(SUPPLIED RECORDS begins)

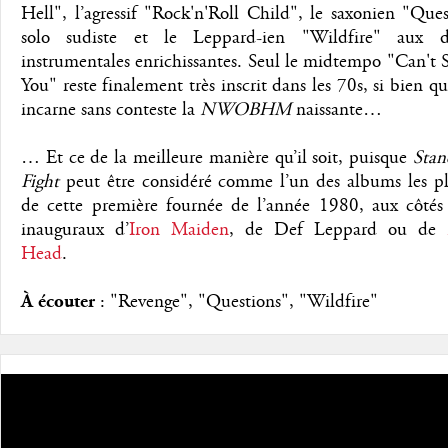
Hell", l’agressif "Rock'n'Roll Child", le saxonien "Que
solo sudiste et le Leppard-ien "Wildfire" aux di
instrumentales enrichissantes. Seul le midtempo "Can't
You" reste finalement très inscrit dans les 70s, si bien q
incarne sans conteste la
NWOBHM
naissante…
… Et ce de la meilleure manière qu’il soit, puisque
Sta
Fight
peut être considéré comme l’un des albums les plu
de cette première fournée de l’année 1980, aux côtés
inauguraux d’
Iron Maiden
, de Def Leppard ou de
Head
.
À écouter
: "Revenge", "Questions", "Wildfire"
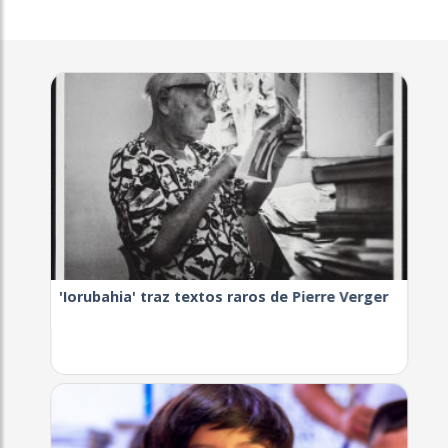
'Iorubahia' traz textos raros de Pierre Verger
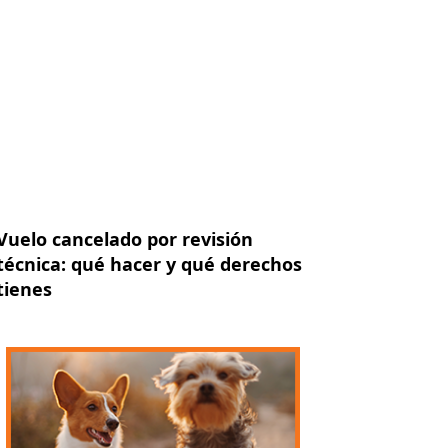
Vuelo cancelado por revisión
técnica: qué hacer y qué derechos
tienes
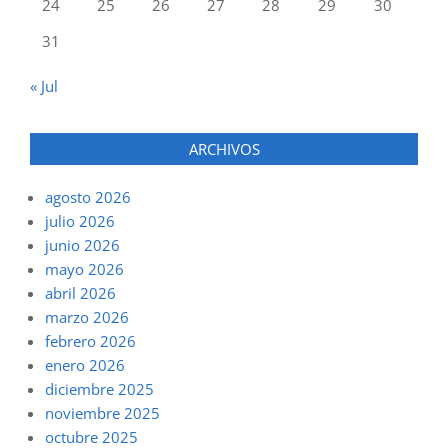
24
25
26
27
28
29
30
31
« Jul
ARCHIVOS
agosto 2026
julio 2026
junio 2026
mayo 2026
abril 2026
marzo 2026
febrero 2026
enero 2026
diciembre 2025
noviembre 2025
octubre 2025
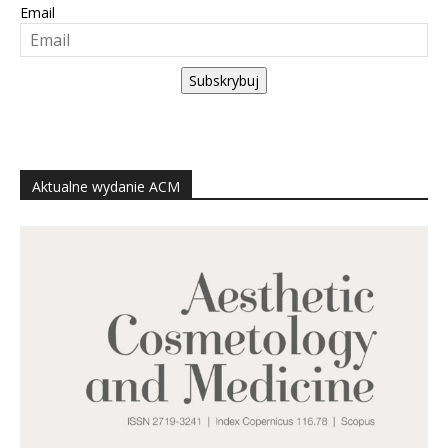
Email
Subskrybuj
Aktualne wydanie ACM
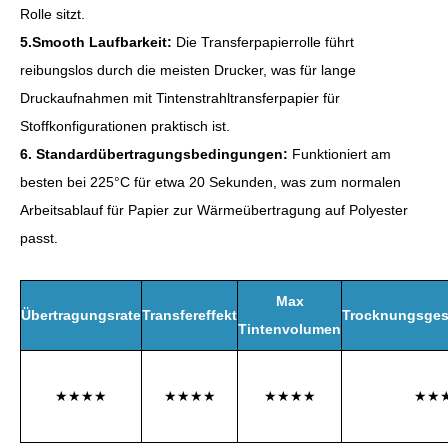
Rolle sitzt.
5.Smooth Laufbarkeit:
Die Transferpapierrolle führt
reibungslos durch die meisten Drucker, was für lange
Druckaufnahmen mit Tintenstrahltransferpapier für
Stoffkonfigurationen praktisch ist.
6. Standardübertragungsbedingungen:
Funktioniert am
besten bei 225°C für etwa 20 Sekunden, was zum normalen
Arbeitsablauf für Papier zur Wärmeübertragung auf Polyester
passt.
Max
Übertragungsrate
Transfereffekt
Trocknungsges
Tintenvolumen
★★★★
★★★★
★★★★
★★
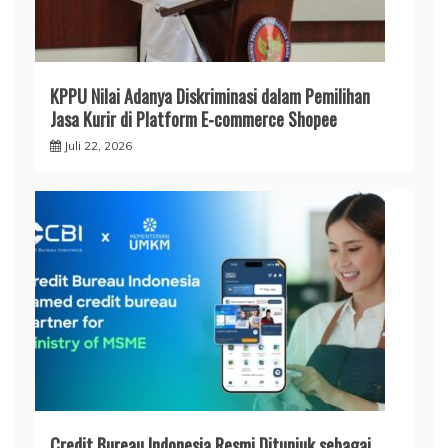
KPPU Nilai Adanya Diskriminasi dalam Pemilihan
Jasa Kurir di Platform E-commerce Shopee
Juli 22, 2026
Credit Bureau Indonesia Resmi Ditunjuk sebagai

(SUPPLIED RECORDS ends)

## [ACTIVITY]
Say only the number of lines above holding "Wildfire".

## [OUTPUT]
2